Last Updated: 2002-11-11 14:03:33 -0400 (Reuters Health)
NEW YORK (Reuters Health) - The vast majority of
hospitalized older adult patients are not being
vaccinated for either the flu or pneumococcal disease,
new study findings show.
Because sick people confined to a hospital are more
vulnerable to infection, the Advisory Committee on
Immunization Practices recommends influenza and
pneumococcal vaccines to all adult hospital patients "as
a strategy for increasing vaccination coverage among
adults," according to the report published in the
November 11th issue of the journal Archives of Internal
Medicine.
But after reviewing the medical records of 107,311
Medicare patients 65 and older, lead author Dr. Dale W.

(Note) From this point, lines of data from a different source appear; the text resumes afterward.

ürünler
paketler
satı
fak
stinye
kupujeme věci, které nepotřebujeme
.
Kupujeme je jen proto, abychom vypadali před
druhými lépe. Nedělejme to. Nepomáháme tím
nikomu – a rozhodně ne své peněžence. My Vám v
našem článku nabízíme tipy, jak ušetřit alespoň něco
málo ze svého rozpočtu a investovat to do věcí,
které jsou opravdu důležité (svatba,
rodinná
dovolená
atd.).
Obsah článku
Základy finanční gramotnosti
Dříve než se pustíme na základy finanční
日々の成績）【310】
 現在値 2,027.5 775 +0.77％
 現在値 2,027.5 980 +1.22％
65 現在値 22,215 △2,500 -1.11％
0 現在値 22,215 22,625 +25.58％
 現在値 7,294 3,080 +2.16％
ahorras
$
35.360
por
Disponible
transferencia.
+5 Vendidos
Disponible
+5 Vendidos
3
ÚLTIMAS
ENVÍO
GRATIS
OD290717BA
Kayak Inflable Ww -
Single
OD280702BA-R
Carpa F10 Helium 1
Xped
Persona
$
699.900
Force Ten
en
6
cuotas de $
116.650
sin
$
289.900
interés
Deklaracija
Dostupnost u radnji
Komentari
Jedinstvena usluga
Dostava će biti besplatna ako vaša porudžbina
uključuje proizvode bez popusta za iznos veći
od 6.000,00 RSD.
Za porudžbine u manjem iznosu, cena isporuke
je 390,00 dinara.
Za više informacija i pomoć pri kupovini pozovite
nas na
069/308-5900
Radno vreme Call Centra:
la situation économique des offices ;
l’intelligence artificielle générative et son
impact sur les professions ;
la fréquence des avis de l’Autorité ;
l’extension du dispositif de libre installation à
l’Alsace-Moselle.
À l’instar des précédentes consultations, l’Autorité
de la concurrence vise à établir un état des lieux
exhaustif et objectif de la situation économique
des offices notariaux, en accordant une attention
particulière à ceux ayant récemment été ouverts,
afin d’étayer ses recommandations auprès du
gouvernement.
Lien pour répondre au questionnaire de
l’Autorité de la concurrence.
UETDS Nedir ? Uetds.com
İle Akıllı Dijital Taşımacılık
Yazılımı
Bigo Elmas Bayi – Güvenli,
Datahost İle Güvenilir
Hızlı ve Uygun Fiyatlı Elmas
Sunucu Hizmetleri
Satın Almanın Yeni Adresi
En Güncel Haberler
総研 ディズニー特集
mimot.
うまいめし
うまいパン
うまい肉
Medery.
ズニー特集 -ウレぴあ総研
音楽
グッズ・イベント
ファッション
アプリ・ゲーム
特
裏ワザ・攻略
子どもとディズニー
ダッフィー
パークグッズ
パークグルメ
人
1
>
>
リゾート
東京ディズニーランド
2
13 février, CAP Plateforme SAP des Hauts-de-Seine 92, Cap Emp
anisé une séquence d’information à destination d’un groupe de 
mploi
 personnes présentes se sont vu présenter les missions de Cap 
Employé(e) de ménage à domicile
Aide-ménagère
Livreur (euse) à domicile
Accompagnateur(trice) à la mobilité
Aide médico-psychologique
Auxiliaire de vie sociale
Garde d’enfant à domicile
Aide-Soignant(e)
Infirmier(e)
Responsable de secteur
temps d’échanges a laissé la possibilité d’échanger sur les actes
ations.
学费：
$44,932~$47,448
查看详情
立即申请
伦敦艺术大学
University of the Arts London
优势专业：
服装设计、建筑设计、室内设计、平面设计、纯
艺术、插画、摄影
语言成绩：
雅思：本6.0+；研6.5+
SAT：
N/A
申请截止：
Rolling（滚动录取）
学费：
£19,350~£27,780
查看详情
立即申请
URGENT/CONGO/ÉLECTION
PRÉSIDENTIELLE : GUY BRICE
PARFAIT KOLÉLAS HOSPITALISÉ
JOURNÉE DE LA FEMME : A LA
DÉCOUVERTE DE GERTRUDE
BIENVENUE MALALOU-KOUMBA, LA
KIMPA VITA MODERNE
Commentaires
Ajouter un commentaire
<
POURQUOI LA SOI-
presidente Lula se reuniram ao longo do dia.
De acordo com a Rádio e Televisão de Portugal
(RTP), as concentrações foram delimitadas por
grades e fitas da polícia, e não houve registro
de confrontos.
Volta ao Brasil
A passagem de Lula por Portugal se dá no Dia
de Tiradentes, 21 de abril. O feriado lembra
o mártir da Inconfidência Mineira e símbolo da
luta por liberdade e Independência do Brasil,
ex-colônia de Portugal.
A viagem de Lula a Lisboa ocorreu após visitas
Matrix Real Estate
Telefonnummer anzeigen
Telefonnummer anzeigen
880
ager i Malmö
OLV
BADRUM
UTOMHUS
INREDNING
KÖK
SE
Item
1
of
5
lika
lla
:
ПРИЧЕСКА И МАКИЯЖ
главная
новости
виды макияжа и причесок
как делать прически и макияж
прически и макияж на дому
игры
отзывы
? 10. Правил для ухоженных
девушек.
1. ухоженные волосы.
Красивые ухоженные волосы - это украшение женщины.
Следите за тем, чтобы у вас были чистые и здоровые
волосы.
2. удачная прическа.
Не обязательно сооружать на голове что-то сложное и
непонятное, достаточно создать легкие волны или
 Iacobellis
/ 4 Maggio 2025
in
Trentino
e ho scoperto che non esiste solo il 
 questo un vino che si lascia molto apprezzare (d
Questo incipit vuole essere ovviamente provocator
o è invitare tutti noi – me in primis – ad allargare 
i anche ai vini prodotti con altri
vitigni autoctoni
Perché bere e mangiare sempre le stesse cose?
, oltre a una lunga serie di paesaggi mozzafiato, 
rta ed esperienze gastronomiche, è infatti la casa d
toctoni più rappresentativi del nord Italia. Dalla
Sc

Bratzler of the Oklahoma Foundation for Medical Quality
in Oklahoma City and colleagues found that, of the
adults who were unvaccinated prior to their hospital
stay, over 97% were not vaccinated against influenza
while in the hospital, and just over 99% did not receive
pneumococcal vaccination.
This underuse of these vaccines "is not without
consequences," the authors write.
Influenza accounts for more than 100,000
hospitalizations and 20,000 deaths each year, and
Streptococcus pneumoniae causes at least 500,000 cases
of pneumonia each year in the US, along with other types
of infection. When combined, influenza and pneumococcal
infections represent the fifth leading cause of death
for people over age 65, the report indicates.
"Failure to vaccinate these inpatients is a missed
opportunity that places them at risk for preventable
adverse events including morbidity, hospital readmission
and death associated with influenza and pneumococcal
disease," Bratzler and colleagues write.
"Ensuring that hospital inpatients are screened for
immunization status and vaccinated when appropriate will
require the implementation of strategies such as those
being used to prevent other forms of medical
errors--systems-based approaches that provide for the
routine delivery of these vaccines to patients at high
risk for subsequent disease," the authors conclude.